TARRYTOWN, NY directions
May 2 to November 8
Also open Labor Day and Columbus Day
Admission by Timed Tours Only
Weekdays: 10:30am, 11, 11:30, 12:30pm, 1:30, 2, 2:30, 3, 3:30
Weekends: Every half hour. First tour 10am, last tour 3:30pm
Note: Please allow approximately one hour for your site experience.
Groups by Reservation
A visit to Sunnyside is an enchanted adventure in a romantic landscape and a much-loved riverside home that has been charming visitors for generations.
Hear about Washington Irving's storied past and how he came to be America's first internationally famous author, best remembered now for The Legend of Sleepy Hollow and other short stories. His characters, from Brom Bones and Ichabod Crane to the mysterious Headless Horseman and the comic Rip Van Winkle, are icons in American culture. Even Johnny Depp has added to their global renown.
A gently curved path leads to gorgeous views of the Hudson River and reveals the allure of Sunnyside's unique design, its intimate setting, its bucolic grounds, and its association with a beloved man of letters.
Your guide, dressed elegantly in hoop skirts or formal dress of the times, explains how Washington Irving designed Sunnyside and its grounds himself, collaborating with his neighbor, the artist George Harvey. "It is a beautiful spot," Irving wrote, "capable of being made a little paradise." Beginning in 1835, he expanded a small cottage in stages, combining his sentimental interests in the architecture of colonial New York and buildings he knew in Scotland and Spain.

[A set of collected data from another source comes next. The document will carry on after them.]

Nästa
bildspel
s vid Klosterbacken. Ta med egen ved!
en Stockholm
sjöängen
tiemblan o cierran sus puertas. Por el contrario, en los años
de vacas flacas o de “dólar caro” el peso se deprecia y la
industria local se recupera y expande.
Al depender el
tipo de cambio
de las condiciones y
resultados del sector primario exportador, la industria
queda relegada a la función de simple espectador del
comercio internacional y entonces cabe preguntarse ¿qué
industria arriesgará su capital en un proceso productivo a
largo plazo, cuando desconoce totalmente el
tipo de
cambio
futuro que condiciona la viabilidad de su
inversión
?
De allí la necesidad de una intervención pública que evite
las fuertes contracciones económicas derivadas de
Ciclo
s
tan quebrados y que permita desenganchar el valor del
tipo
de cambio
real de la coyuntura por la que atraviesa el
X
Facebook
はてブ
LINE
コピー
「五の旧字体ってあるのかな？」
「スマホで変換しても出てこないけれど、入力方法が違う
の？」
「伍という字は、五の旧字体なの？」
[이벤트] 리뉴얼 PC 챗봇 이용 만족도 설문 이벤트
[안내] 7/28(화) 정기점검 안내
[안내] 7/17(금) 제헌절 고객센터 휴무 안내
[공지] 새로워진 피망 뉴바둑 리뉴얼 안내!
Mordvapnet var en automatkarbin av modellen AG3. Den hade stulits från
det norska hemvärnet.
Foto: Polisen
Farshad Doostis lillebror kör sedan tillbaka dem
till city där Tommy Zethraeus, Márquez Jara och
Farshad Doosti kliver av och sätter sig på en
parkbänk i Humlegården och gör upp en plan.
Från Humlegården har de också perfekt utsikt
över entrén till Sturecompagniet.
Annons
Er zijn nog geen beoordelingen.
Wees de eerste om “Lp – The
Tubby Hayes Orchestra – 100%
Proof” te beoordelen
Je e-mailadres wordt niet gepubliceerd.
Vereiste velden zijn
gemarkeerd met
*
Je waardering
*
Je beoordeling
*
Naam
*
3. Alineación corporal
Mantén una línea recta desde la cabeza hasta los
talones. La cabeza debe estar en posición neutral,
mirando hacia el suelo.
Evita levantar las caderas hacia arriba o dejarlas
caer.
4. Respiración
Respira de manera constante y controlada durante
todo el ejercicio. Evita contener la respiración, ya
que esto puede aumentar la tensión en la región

The house became a three-dimensional autobiography.
The grounds reflect Washington Irving's romantic view of art, nature, and history. He arranged garden paths, trees and shrubs, vistas, and water features to appear natural, and planted an exotic wisteria vine (still growing) to envelope the house.
Irving's contemporaries extensively described and illustrated Sunnyside during his lifetime. And since Sunnyside and many of its furnishings remained in the family, a visit here is one of the most authentic experiences of mid-19th century life anywhere in the country.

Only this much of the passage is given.